The Department of French, Hispanic, and Italian Studies presents…
Idelber Avelar (Spanish and Portuguese, Tulane University), “Amerindian Perspectivism and the Concept of Non-Human Rights in the Anthropocene”
Friday, September 18, 2015, 1:30pm
Buchanan Tower 826
Idelber Avelar is a Full Professor specialized in contemporary Latin American fiction, literary theory, and Cultural Studies. He received his PhD from Duke University in 1996 and joined Tulane in 1999. His latest books are Figuras da Violência: Ensaios sobre Ética, Narrativa e Música Popular (UFMG, 2011) and, coedited with Christopher Dunn, Brazilian Popular Music and Citizenship (Duke, 2011). He is also the author of The Letter of Violence: Essays on Narrative, Ethics, and Politics (Palgrave, 2004) and The Untimely Present: Postdictatorial Latin American Fiction and the Task of Mourning (Duke, 1999), winner of the MLA Kovacs prize and translated into Spanish and Portuguese.

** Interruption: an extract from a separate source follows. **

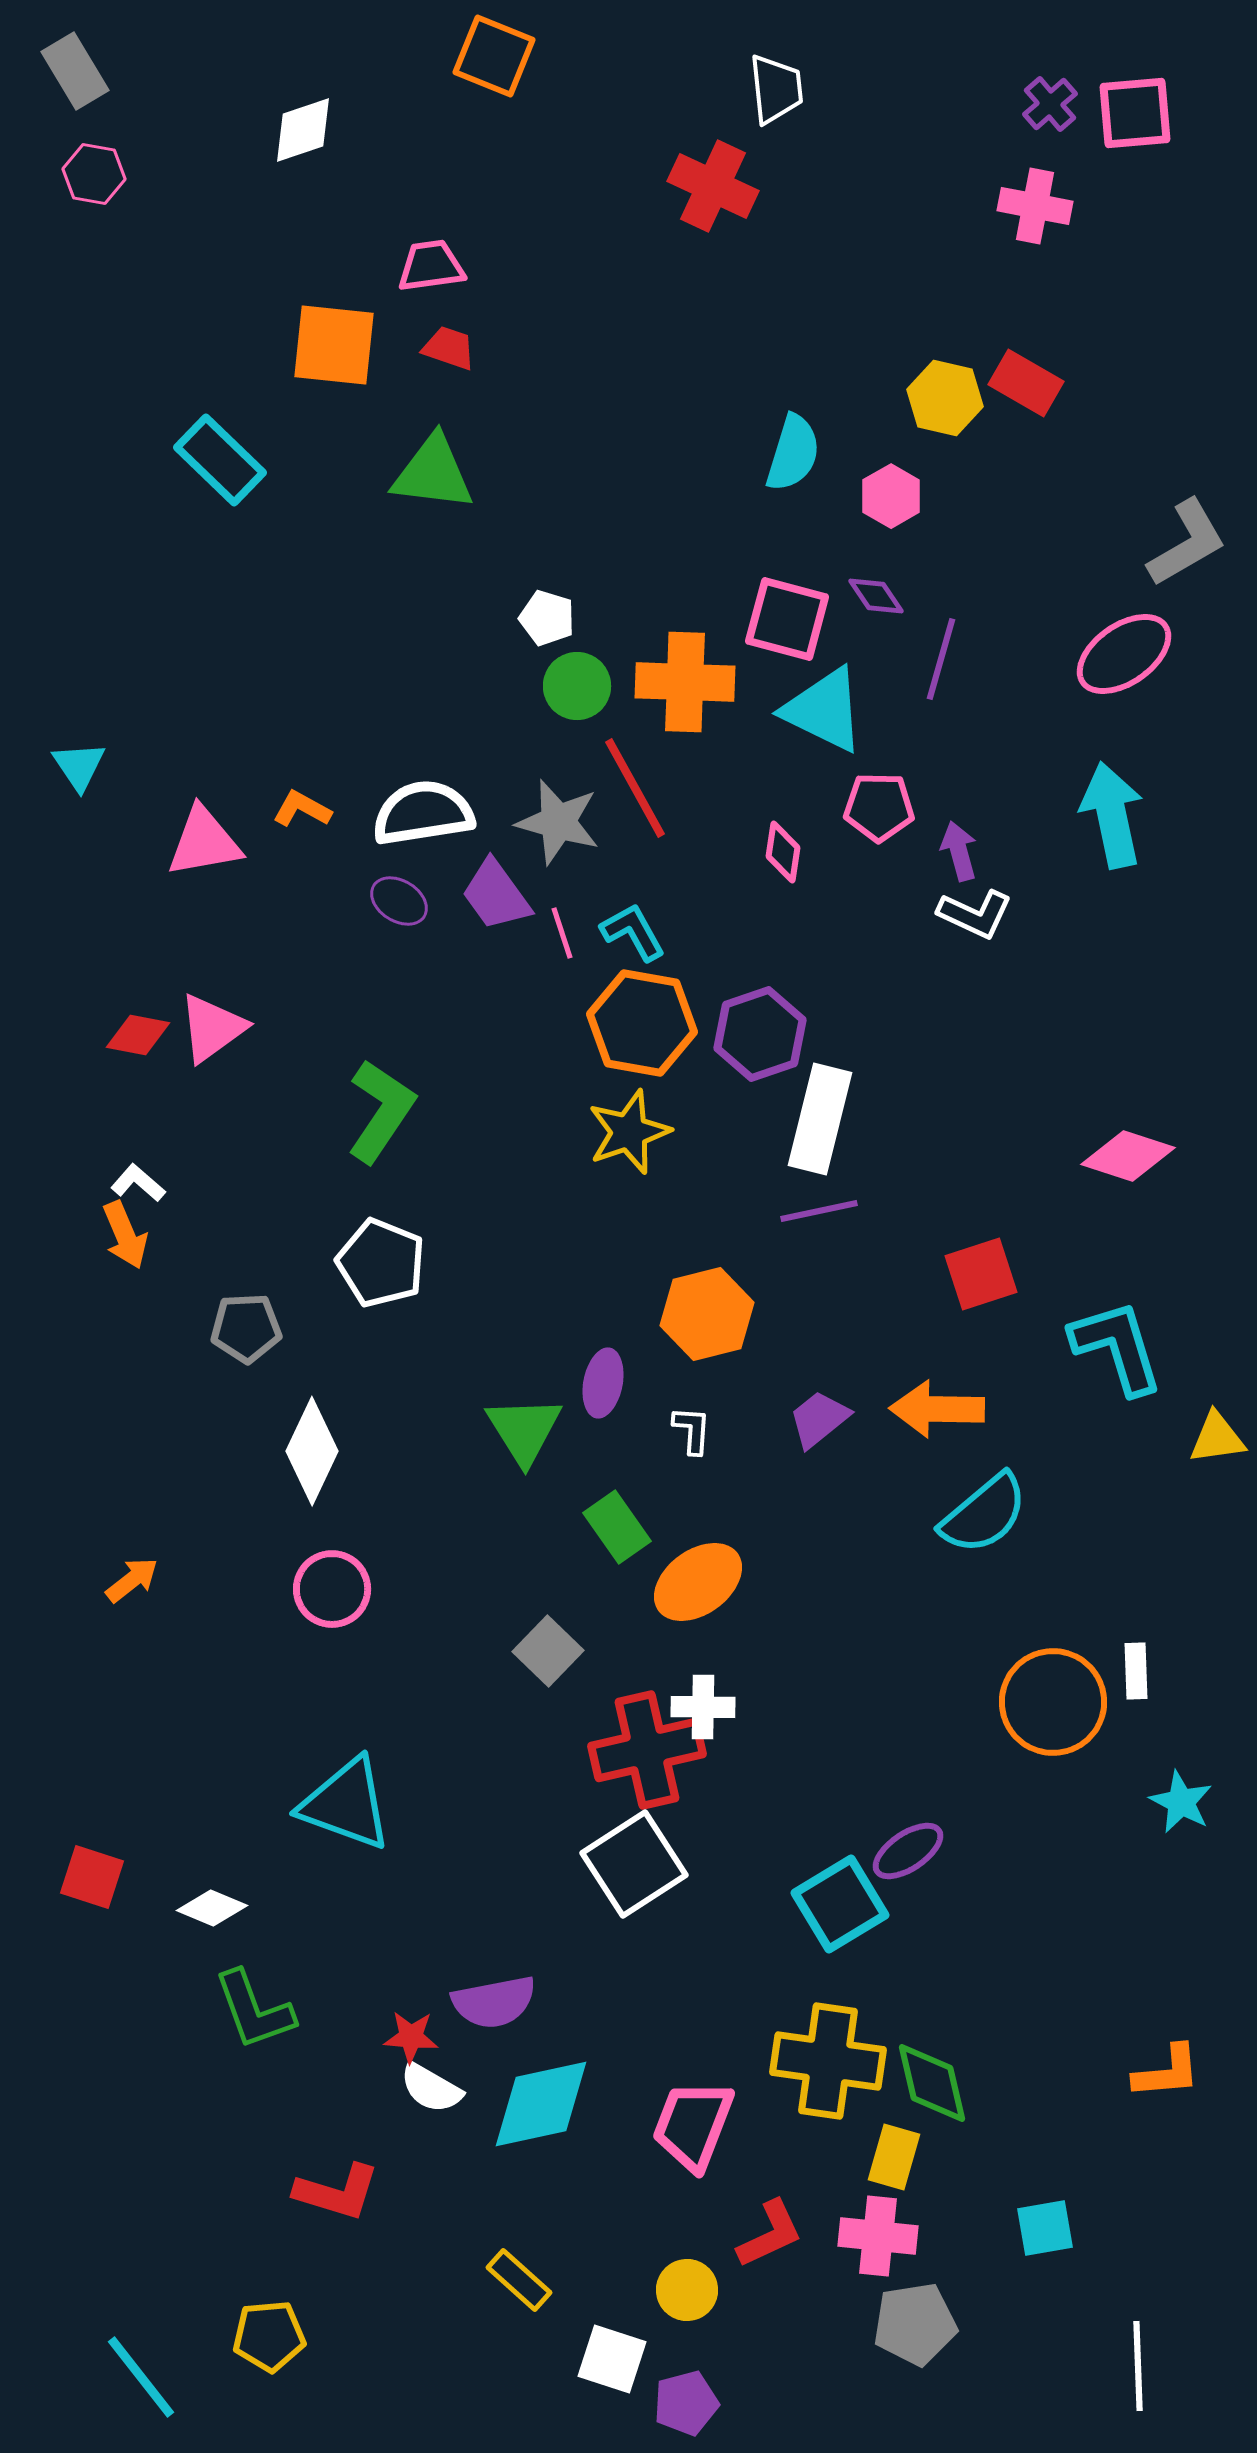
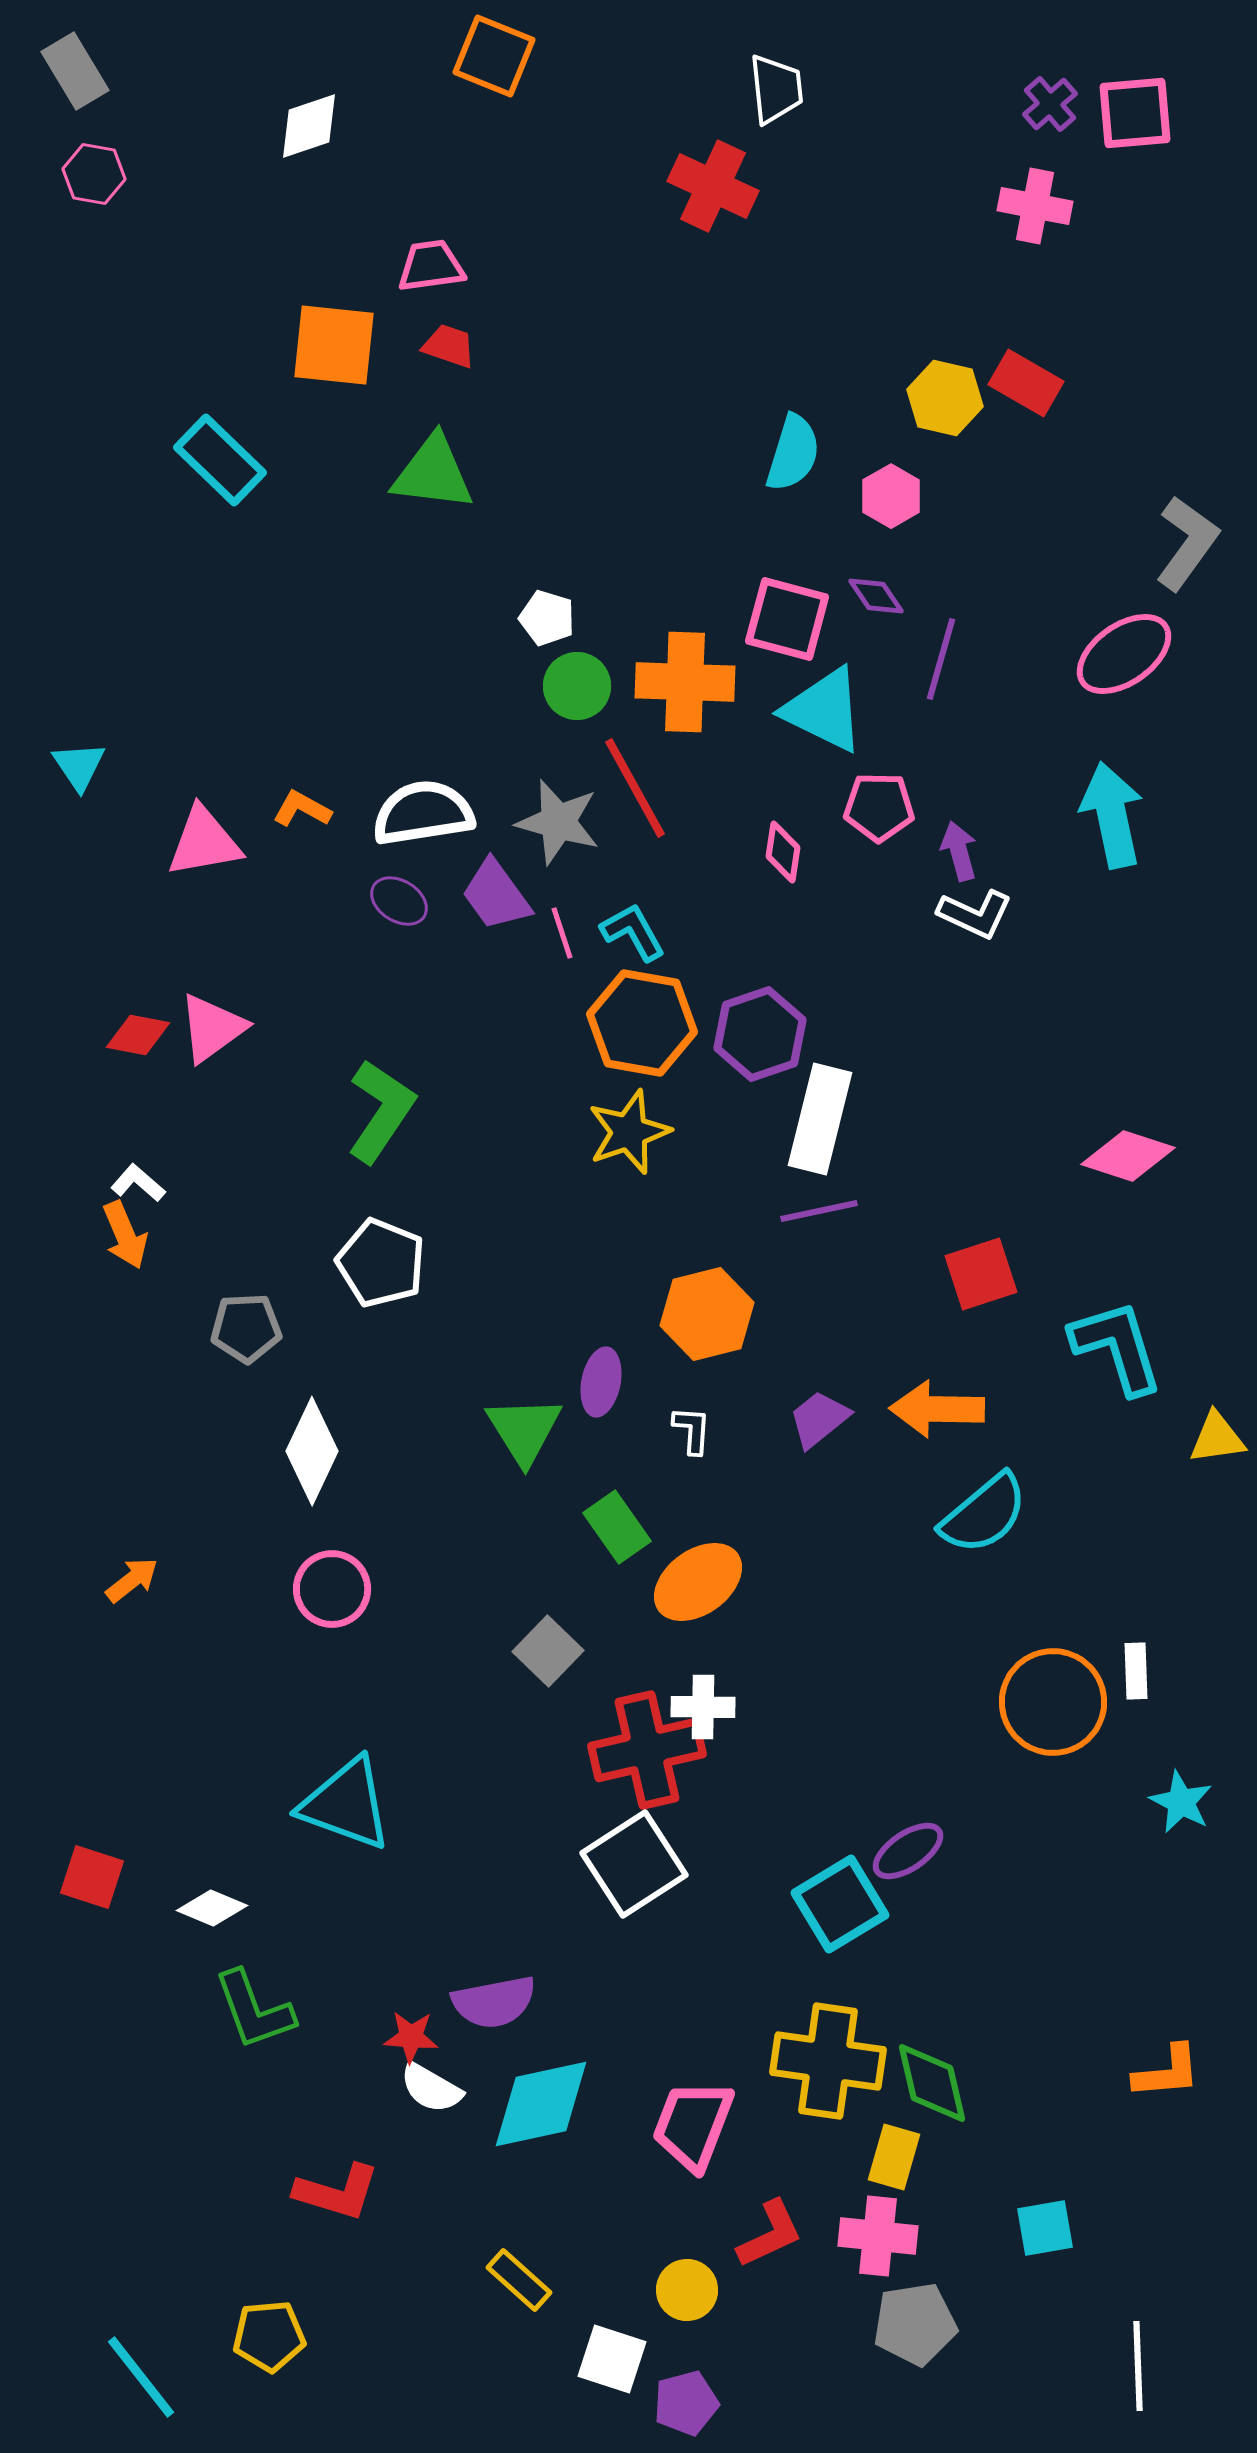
white diamond at (303, 130): moved 6 px right, 4 px up
red trapezoid at (449, 348): moved 2 px up
gray L-shape at (1187, 543): rotated 24 degrees counterclockwise
purple ellipse at (603, 1383): moved 2 px left, 1 px up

Avelar has also published over 60 articles in scholarly journals and edited volumes, and over 100 position pieces in Latin American print and electronic media. He was the winner of the Brazilian Foreign Ministry essay contest on Machado de Assis and has been the recipient of Rockefeller, Hewlett, and Ford Foundation grants. He has been a guest lecturer in 15 countries and dozens of US institutions of higher learning, including Yale, Brown, Princeton, Stanford, Duke, NYU, Berkeley, Columbia, and the Universities of Michigan, Pittsburgh, Illinois, North Carolina, Texas, and New Mexico, among others.